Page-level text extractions
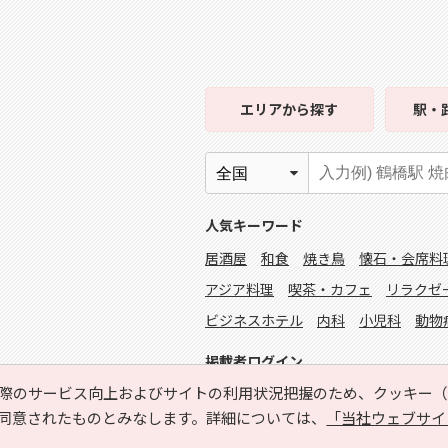
エリア
から探す
駅・
人気キーワード
居酒屋
和食
焼き鳥
懐石・会席料
アジア料理
喫茶・カフェ
リラクゼ
ビジネスホテル
内科
小児科
動物
掲載者ログイン
際のサービス向上およびサイトの利用状況把握のため、クッキー（C
同意されたものとみなします。詳細については、
「当社ウェブサイ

> [ACTIVITY]: What is needed is an exact repetition of every entry, without the pictures.

> [YOUR RESPONSE]:
エリア
から探す
駅・
人気キーワード
居酒屋
和食
焼き鳥
懐石・会席料
アジア料理
喫茶・カフェ
リラクゼ
ビジネスホテル
内科
小児科
動物
掲載者ログイン
際のサービス向上およびサイトの利用状況把握のため、クッキー（C
同意されたものとみなします。詳細については、
「当社ウェブサイ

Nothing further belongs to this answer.